CB – Um outro muito importante é o Annecy [Annecy International Animated Film Festival]… Tito foi pra Annecy no ano passado e Annecy é uma grande honra. É um dos de mais prestígio no mundo. Não é o mais famoso, mas dentro da área de animação, é o de maior prestígio. E foi legal porque foi o único longa brasileiro, num ano em que a animação brasileira foi homenageada lá. Encaixou muito bem no cronograma.

Muito bacana, muito bacana mesmo. O Tito estar em todos esses festivais, indicado em todos eles ou homenageado… ser pré-selecionado ao Oscar e estar entre os 25 nomes de onde saem os 5 finalistas… ele está em companhia de animações como Homem-Aranha no Aranhaverso (Spiderman: Into The Spiderverse) da Sony, Wi:Fi Ralph (Ralph Breaks the Internet) e Incríveis 2 (Incredibles 2) – ambos da Disney, sendo Incríveis 2 também da Pixar; Ilha dos Cachorros (Isle of Dogs), que é dirigida por Wes Anderson; Mirai (Mirai no Mirai), dirigida por Mamoru Hosoda do Studio Chizu que é um filhote da MadHouse (uma casa de animação japonesa que faz animes desde a década de 70)…

CB – Uma ignorância aquilo!

(risos) Sim, um absurdo! Sem contar as que não foram finalistas como O Grinch (The Grinch), Hotel Transilvânia 3 (Hotel Transylvania 3: Summer Vacation) e Os Jovens Titãs em ação nos cinemas (Teen Titans Go! To the Movies)… Além de tudo isso, o longa tem uma taxa de aprovação de 92% no Rotten Tomatoes hoje.

CB – C@#%$%

É! E a minha pergunta é justamente essa… qual é a tua sensação com tudo isso? Ou pra você, não afeta? Tudo isso é uma grande bobagem?

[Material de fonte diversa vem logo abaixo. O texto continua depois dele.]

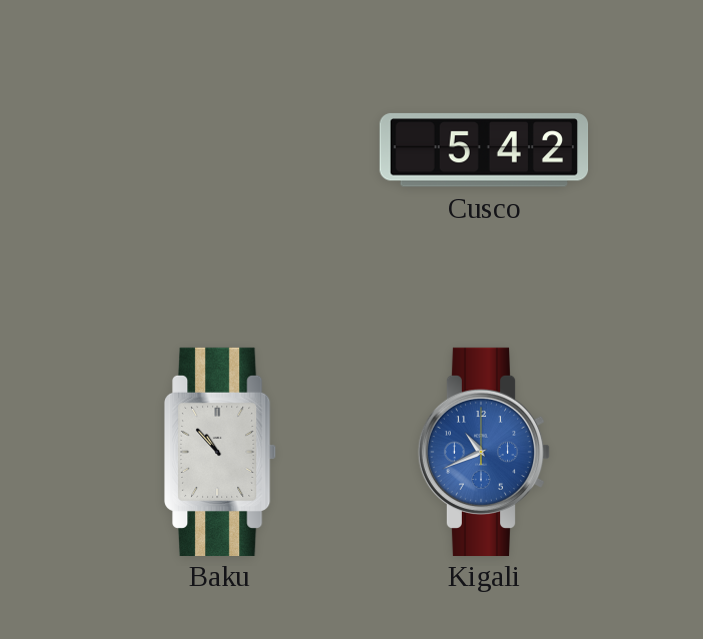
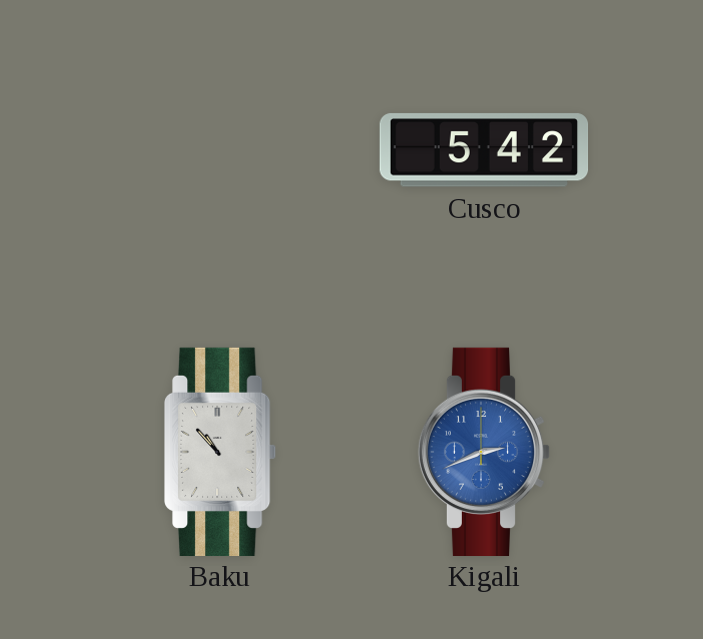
Kigali: 10:41 -> 2:41
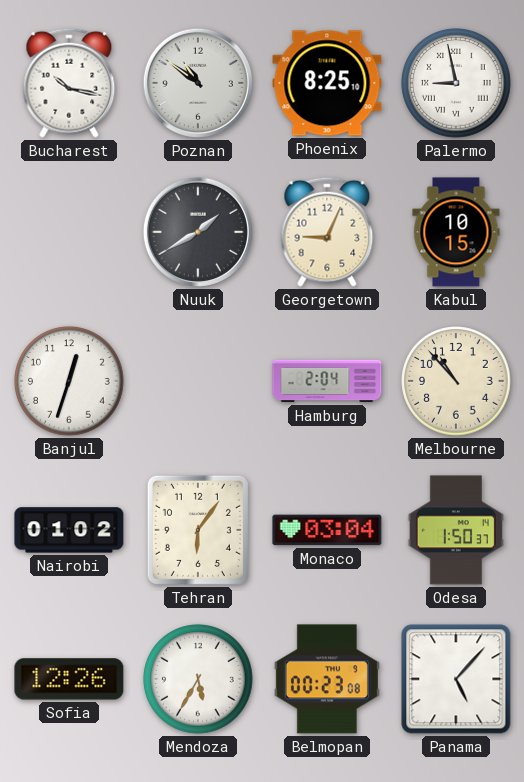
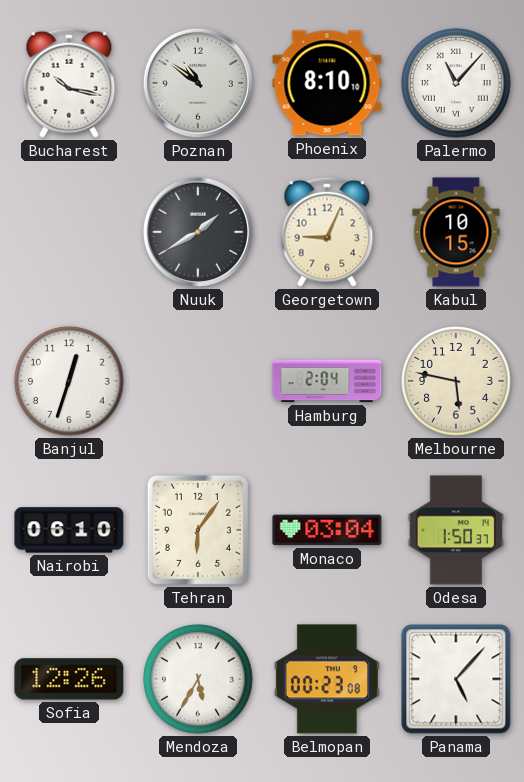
Phoenix: 8:25 -> 8:10
Palermo: 8:58 -> 11:07
Melbourne: 10:53 -> 5:47
Nairobi: 01:02 -> 06:10
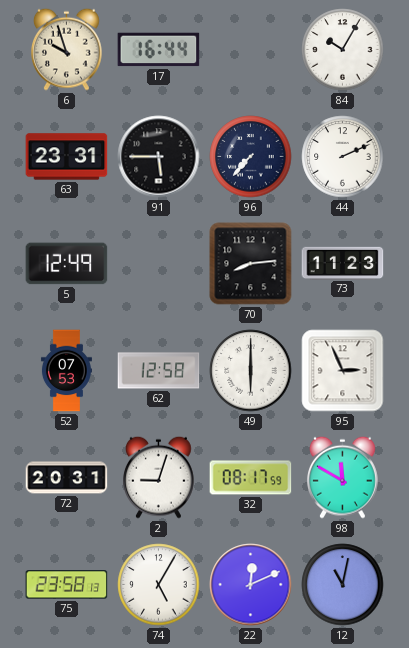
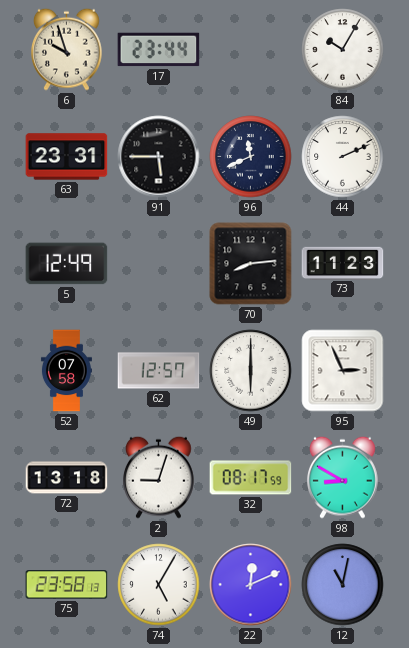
17: 16:44 -> 23:44
96: 7:37 -> 11:41
52: 07:53 -> 07:58
62: 12:58 -> 12:57
72: 20:31 -> 13:18
98: 11:50 -> 8:50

CB Imagina, eu acho do c@#$%, eu acho foda. Eu não esperava. Eu acho que todo mundo da minha área é muito crítico. Eu até hoje, quando vejo o filme, fiquei viciado em ficar caçando erros na animação dos personagens, por exemplo. Então eu só vejo o que não está funcionando (risos). Porque era o meu trabalho, e toda vez que vejo o filme, eu vejo as mesmas coisas. E você fica vendo o filme “de dentro”… e quando ele vai pro mundo e tem essa recepção incrível, é muito f*d@. É um reconhecimento muito grande de um trabalho que foi muito suado, da equipe toda. Todo mundo trabalhou, ralou pra c@#$* pra entregar esse filme… é muito recompensador mesmo ter esse retorno todo que o Tito teve. É muito legal e bem importante sim.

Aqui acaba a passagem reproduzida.